The National Interagency Fire Center released their Wildland Fire Potential Outlook on May 1. 

The report conglomerates fire outlooks for the U.S. – even Hawaii and Alaska – for four months at a time. This month’s report takes a gander at the forecasts for May through August. 

Overall, the report doesn’t shy away from the reality of what climate change has wrought, especially in the West. 

According to the report, “Arizona, New Mexico, Nevada, and Utah had their driest April – March period in 126 years with California and Colorado having their third and fourth driest April – March period, respectively.” 

Correspondingly, snowpack is below average across the region.
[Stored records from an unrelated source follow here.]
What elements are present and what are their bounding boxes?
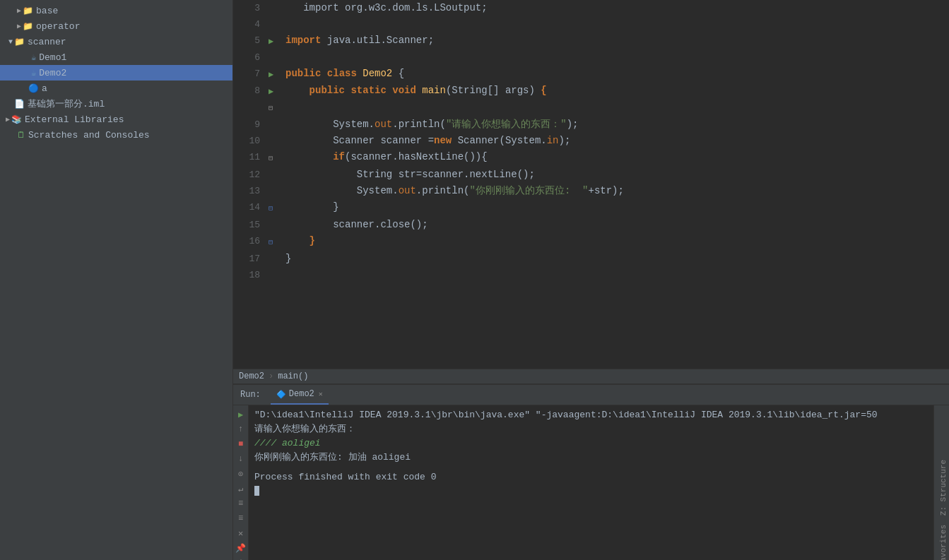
lib-icon: 📚: [11, 114, 22, 125]
fold-btn-8[interactable]: ⊟: [269, 105, 273, 112]
console-command-text: "D:\idea1\IntelliJ IDEA 2019.3.1\jbr\bin…: [254, 410, 878, 420]
line-content-5: import java.util.Scanner;: [283, 32, 949, 49]
line-content-9: System.out.println("请输入你想输入的东西：");: [283, 117, 949, 133]
console-process-exit: Process finished with exit code 0: [254, 470, 928, 484]
line-num-11: 11: [233, 149, 269, 167]
line-num-12: 12: [233, 167, 269, 183]
gutter-16: ⊟: [269, 233, 283, 251]
line-content-16: }: [283, 233, 949, 251]
breadcrumb-bar: Demo2 › main(): [233, 369, 949, 383]
run-label: Run:: [236, 390, 265, 400]
structure-label[interactable]: Z: Structure: [938, 454, 949, 521]
diff-button[interactable]: ≡: [235, 497, 247, 510]
gutter-18: [269, 267, 283, 283]
panel-tab-demo2[interactable]: 🔷 Demo2 ✕: [271, 385, 329, 405]
line-content-4: [283, 16, 949, 32]
bottom-panel: Run: 🔷 Demo2 ✕ ▶ ↑ ■ ↓ ⊙ ↵ ≡ ≡: [233, 383, 949, 560]
gutter-12: [269, 167, 283, 183]
code-line-11: 11 ⊟ if(scanner.hasNextLine()){: [233, 149, 949, 167]
code-line-13: 13 System.out.println("你刚刚输入的东西位: "+str)…: [233, 183, 949, 199]
code-line-6: 6: [233, 49, 949, 66]
wrap-button[interactable]: ↵: [235, 482, 247, 495]
panel-tabs: Run: 🔷 Demo2 ✕: [233, 385, 949, 405]
line-num-7: 7: [233, 66, 269, 83]
gutter-15: [269, 217, 283, 233]
tree-item-scanner[interactable]: ▼ 📁 scanner: [0, 34, 232, 49]
tree-label-scratches: Scratches and Consoles: [28, 130, 150, 141]
breadcrumb-file: Demo2: [239, 371, 264, 381]
run-arrow-8[interactable]: ▶: [269, 87, 273, 97]
line-num-18: 18: [233, 267, 269, 283]
folder-icon-base: 📁: [23, 6, 33, 16]
tree-arrow-operator: ▶: [17, 22, 21, 30]
breadcrumb-sep: ›: [269, 371, 273, 381]
tree-item-extlibs[interactable]: ▶ 📚 External Libraries: [0, 112, 232, 127]
close-console-button[interactable]: ✕: [235, 527, 247, 540]
line-num-8: 8: [233, 83, 269, 117]
line-content-15: scanner.close();: [283, 217, 949, 233]
screenshot-button[interactable]: ⊙: [235, 467, 247, 480]
code-line-14: 14 ⊟ }: [233, 199, 949, 217]
line-num-16: 16: [233, 233, 269, 251]
code-line-10: 10 Scanner scanner =new Scanner(System.i…: [233, 133, 949, 149]
code-line-7: 7 ▶ public class Demo2 {: [233, 66, 949, 83]
code-line-12: 12 String str=scanner.nextLine();: [233, 167, 949, 183]
tree-label-scanner: scanner: [28, 37, 66, 47]
run-button[interactable]: ▶: [235, 408, 247, 421]
panel-tab-label: Demo2: [289, 389, 314, 399]
tree-item-a[interactable]: 🔵 a: [0, 81, 232, 96]
fold-btn-16[interactable]: ⊟: [269, 239, 273, 246]
settings-button[interactable]: ≡: [235, 512, 247, 525]
class-icon-a: 🔵: [28, 83, 39, 94]
java-icon-demo2: ☕: [31, 68, 36, 78]
code-lines: 3 import org.w3c.dom.ls.LSoutput; 4 5 ▶: [233, 0, 949, 283]
scroll-up-button[interactable]: ↑: [235, 423, 247, 436]
line-num-5: 5: [233, 32, 269, 49]
tree-item-base[interactable]: ▶ 📁 base: [0, 3, 232, 18]
gutter-11: ⊟: [269, 149, 283, 167]
run-arrow-5[interactable]: ▶: [269, 37, 273, 47]
scroll-down-button[interactable]: ↓: [235, 453, 247, 465]
tree-item-demo1[interactable]: ☕ Demo1: [0, 49, 232, 65]
gutter-13: [269, 183, 283, 199]
console-user-input: //// aoligei: [254, 436, 928, 451]
code-line-9: 9 System.out.println("请输入你想输入的东西：");: [233, 117, 949, 133]
run-arrow-7[interactable]: ▶: [269, 70, 273, 80]
editor-area: 3 import org.w3c.dom.ls.LSoutput; 4 5 ▶: [233, 0, 949, 560]
line-num-14: 14: [233, 199, 269, 217]
line-content-17: }: [283, 251, 949, 267]
tree-item-operator[interactable]: ▶ 📁 operator: [0, 18, 232, 34]
tree-item-demo2[interactable]: ☕ Demo2: [0, 65, 232, 81]
module-icon: 📄: [14, 99, 25, 109]
line-content-13: System.out.println("你刚刚输入的东西位: "+str);: [283, 183, 949, 199]
scroll-end-button[interactable]: ⤓: [235, 556, 247, 560]
tree-label-base: base: [36, 6, 58, 16]
folder-icon-scanner: 📁: [14, 37, 25, 47]
run-toolbar: ▶ ↑ ■ ↓ ⊙ ↵ ≡ ≡ ✕ 📌 ⤓: [233, 405, 249, 560]
code-line-3: 3 import org.w3c.dom.ls.LSoutput;: [233, 0, 949, 16]
fold-btn-14[interactable]: ⊟: [269, 205, 273, 213]
tab-close-btn[interactable]: ✕: [319, 390, 323, 398]
structure-strip: Z: Structure Favorites: [933, 405, 949, 560]
tab-run-icon: 🔷: [276, 390, 286, 399]
console-output[interactable]: "D:\idea1\IntelliJ IDEA 2019.3.1\jbr\bin…: [249, 405, 933, 560]
code-line-16: 16 ⊟ }: [233, 233, 949, 251]
gutter-9: [269, 117, 283, 133]
tree-label-extlibs: External Libraries: [25, 114, 124, 125]
console-output-line: 你刚刚输入的东西位: 加油 aoligei: [254, 451, 928, 465]
fold-btn-11[interactable]: ⊟: [269, 155, 273, 162]
stop-button[interactable]: ■: [235, 438, 247, 451]
favorites-label[interactable]: Favorites: [938, 522, 949, 560]
tree-arrow-base: ▶: [17, 6, 21, 15]
line-num-15: 15: [233, 217, 269, 233]
project-tree: ▶ 📁 base ▶ 📁 operator ▼ 📁 scanner: [0, 0, 232, 560]
gutter-6: [269, 49, 283, 66]
pin-button[interactable]: 📌: [235, 542, 247, 554]
code-line-18: 18: [233, 267, 949, 283]
tree-item-scratches[interactable]: 🗒 Scratches and Consoles: [0, 127, 232, 143]
console-cursor: [254, 484, 928, 496]
tree-item-module[interactable]: 📄 基础第一部分.iml: [0, 96, 232, 112]
line-content-18: [283, 267, 949, 283]
line-num-4: 4: [233, 16, 269, 32]
code-editor[interactable]: 3 import org.w3c.dom.ls.LSoutput; 4 5 ▶: [233, 0, 949, 369]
Drier than usual conditions are expected to continue in the Plains and West through the summer and exacerbate drought, while the Southwest Monsoon is anticipated to return as normal in July (which will likely help alleviate fire conditions). In the Rocky Mountain region, conditions are expected to return to normal after the Monsoon in August. 

Risk, understandably, seems to stretch into the mountainous West of Colorado as the season progresses.

“By late May through June, the above normal risk area is predicted to expand from southeast Colorado and the Sangre de Cristo Mountains through a large portion of western Colorado. Above normal fire potential is anticipated to diminish in southern Colorado as it expands northward by late June through July into northwest Colorado and southwest Wyoming,” the report says. 

In the midst of the record breaking fires of 2020 and this season’s risks, Gov. Jared Polis recently signed a proclamation declaring this May Wildfire Awareness Month. According to the Colorado State Forest Service, nine out of 10 fires last year in Colorado were preventable.

Half of Coloradans live in the Wildland Urban Interface (WUI), where city and suburban life meet vulnerable territory for fire (think Manitou Springs, which was hit hard by the Waldo Canyon wildfire in 2012).

According to a survey conducted by the Colorado Springs Fire Department, wildfires are viewed as the single most serious threat to the community by the majority of  Colorado Springs residents, compared to other issues related to Colorado Springs Fire Department services such as severe weather and structure fires. 

The majority of the city’s population is rightfully worried, since parts of Colorado Springs are precariously situated at “extreme risk” for wildfire: that is, what is considered WUI territory.*

As of now, fire danger in Colorado Springs is low with no burn ban or restriction in place. It’s an early season waiting game, fraught with an ominous uncertainty. Has drought created a tinder box? Will the forecasts prevail? 

*To clarify WUI it is pronounced “wooo weee.”